Cost: Valuation reports prepared by
Advisorate range from ₹15,000 to ₹50,000 depending on the complexity of the business model, the stage of the company, the methodology required, and whether a financial model needs to be built as part of the engagement. Pre-revenue startups using the Scorecard and Berkus methods are at the lower end of this range. Growth-stage companies requiring a full DCF, Comparable Company analysis, and sensitivity modelling are at the higher end.
We provide a fixed-fee quote before beginning work, no surprises. Government fees, RBI filing fees, and any third-party costs are separate and are not included in our professional fee. Contact us for a specific quote.
How our valuation service works with our other fundraising services
A valuation report does not exist in isolation, it is one document in a broader fundraising documentation package, and its quality depends on the quality of the other documents it is connected to.
The valuation's DCF methodology is driven by financial projections. If your financial projections are weak, inconsistent, or not built on clearly stated assumptions, the DCF valuation will reflect that, and an experienced investor will notice. This is why Advisorate prepares the valuation and the financial model together as a single integrated engagement wherever possible, not as two separate exercises by two separate people.

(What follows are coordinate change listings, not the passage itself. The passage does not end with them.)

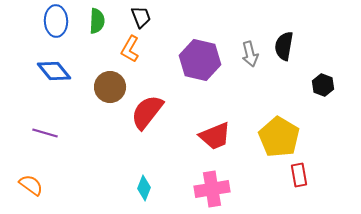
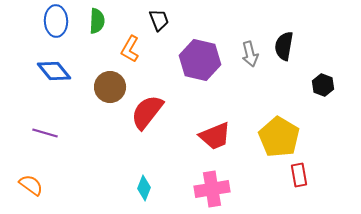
black trapezoid: moved 18 px right, 3 px down
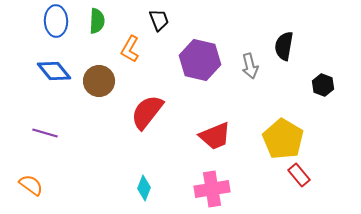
gray arrow: moved 12 px down
brown circle: moved 11 px left, 6 px up
yellow pentagon: moved 4 px right, 2 px down
red rectangle: rotated 30 degrees counterclockwise
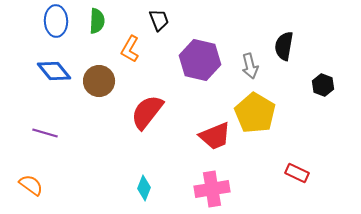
yellow pentagon: moved 28 px left, 26 px up
red rectangle: moved 2 px left, 2 px up; rotated 25 degrees counterclockwise
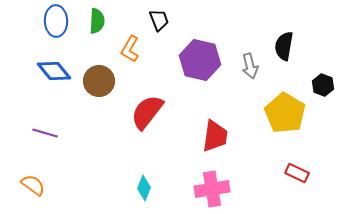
yellow pentagon: moved 30 px right
red trapezoid: rotated 60 degrees counterclockwise
orange semicircle: moved 2 px right
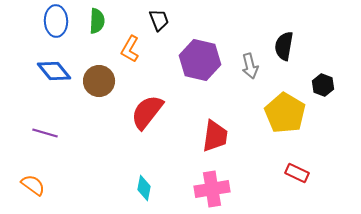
cyan diamond: rotated 10 degrees counterclockwise
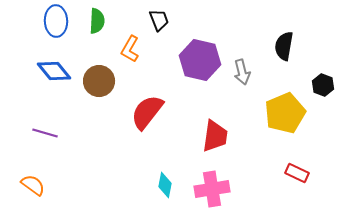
gray arrow: moved 8 px left, 6 px down
yellow pentagon: rotated 18 degrees clockwise
cyan diamond: moved 21 px right, 3 px up
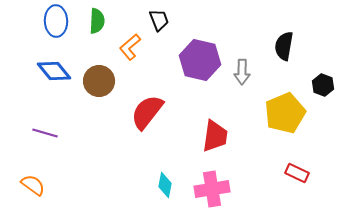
orange L-shape: moved 2 px up; rotated 20 degrees clockwise
gray arrow: rotated 15 degrees clockwise
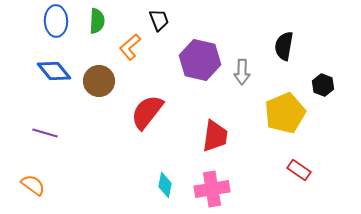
red rectangle: moved 2 px right, 3 px up; rotated 10 degrees clockwise
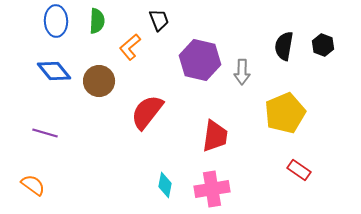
black hexagon: moved 40 px up
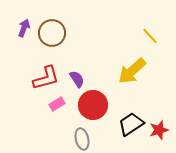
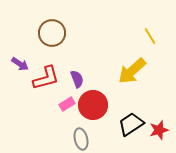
purple arrow: moved 4 px left, 36 px down; rotated 102 degrees clockwise
yellow line: rotated 12 degrees clockwise
purple semicircle: rotated 12 degrees clockwise
pink rectangle: moved 10 px right
gray ellipse: moved 1 px left
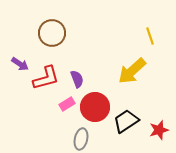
yellow line: rotated 12 degrees clockwise
red circle: moved 2 px right, 2 px down
black trapezoid: moved 5 px left, 3 px up
gray ellipse: rotated 25 degrees clockwise
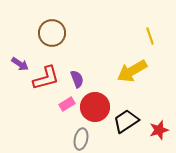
yellow arrow: rotated 12 degrees clockwise
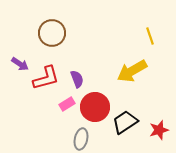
black trapezoid: moved 1 px left, 1 px down
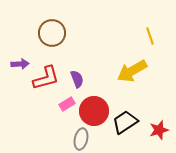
purple arrow: rotated 36 degrees counterclockwise
red circle: moved 1 px left, 4 px down
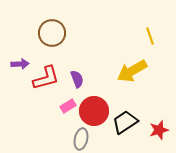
pink rectangle: moved 1 px right, 2 px down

The valuation's per-share FMV conclusion then feeds directly into your pitch deck, specifically the financial summary slide and the ask slide, ensuring the numbers in your deck are consistent with the numbers in your valuation report. The valuation conclusion also feeds into your cap table, showing the post-money valuation and ownership split at the proposed round size.
After the round closes, the valuation report is referenced in the SHA and SSA documentation as the basis for the share price, and the allotment is filed with MCA and RBI (for foreign rounds) through our post-round compliance support. One team handles all of this end to end, no handoff between a valuation provider and a legal team working from different numbers.